- What this task involves -
Note every line in the entries that contains the string "como", and copy it.

[Data extracted from a collection]

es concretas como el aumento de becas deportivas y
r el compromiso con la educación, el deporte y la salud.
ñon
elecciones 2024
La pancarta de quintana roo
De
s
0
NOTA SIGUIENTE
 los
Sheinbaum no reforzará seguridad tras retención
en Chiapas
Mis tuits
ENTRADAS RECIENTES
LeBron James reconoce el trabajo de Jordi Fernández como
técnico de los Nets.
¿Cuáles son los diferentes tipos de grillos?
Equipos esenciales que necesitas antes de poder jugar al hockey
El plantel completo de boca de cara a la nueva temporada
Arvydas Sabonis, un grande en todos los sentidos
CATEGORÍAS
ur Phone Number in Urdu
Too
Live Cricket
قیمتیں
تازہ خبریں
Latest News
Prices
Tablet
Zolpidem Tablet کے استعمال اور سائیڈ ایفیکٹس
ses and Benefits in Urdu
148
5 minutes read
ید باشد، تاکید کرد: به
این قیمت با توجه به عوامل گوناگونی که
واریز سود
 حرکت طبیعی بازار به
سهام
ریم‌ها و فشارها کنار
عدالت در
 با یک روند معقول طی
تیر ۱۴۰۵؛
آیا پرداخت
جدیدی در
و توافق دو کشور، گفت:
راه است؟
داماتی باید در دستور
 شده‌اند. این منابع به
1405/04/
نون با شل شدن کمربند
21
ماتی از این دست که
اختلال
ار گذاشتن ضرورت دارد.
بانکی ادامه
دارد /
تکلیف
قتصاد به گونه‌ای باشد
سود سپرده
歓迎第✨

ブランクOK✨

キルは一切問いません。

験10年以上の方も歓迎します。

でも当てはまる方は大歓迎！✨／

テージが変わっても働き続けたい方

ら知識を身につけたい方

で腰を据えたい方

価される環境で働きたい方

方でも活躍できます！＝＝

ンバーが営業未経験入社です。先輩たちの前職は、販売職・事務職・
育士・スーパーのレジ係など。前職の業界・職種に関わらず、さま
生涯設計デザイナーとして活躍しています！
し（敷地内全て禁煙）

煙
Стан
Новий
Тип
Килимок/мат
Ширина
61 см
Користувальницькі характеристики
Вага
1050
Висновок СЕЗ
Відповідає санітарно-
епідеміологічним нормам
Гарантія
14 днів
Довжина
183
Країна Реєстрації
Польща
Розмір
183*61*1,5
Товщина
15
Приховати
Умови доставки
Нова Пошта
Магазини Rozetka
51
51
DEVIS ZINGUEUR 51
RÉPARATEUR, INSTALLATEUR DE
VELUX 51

- Answer box -
es concretas como el aumento de becas deportivas y
LeBron James reconoce el trabajo de Jordi Fernández como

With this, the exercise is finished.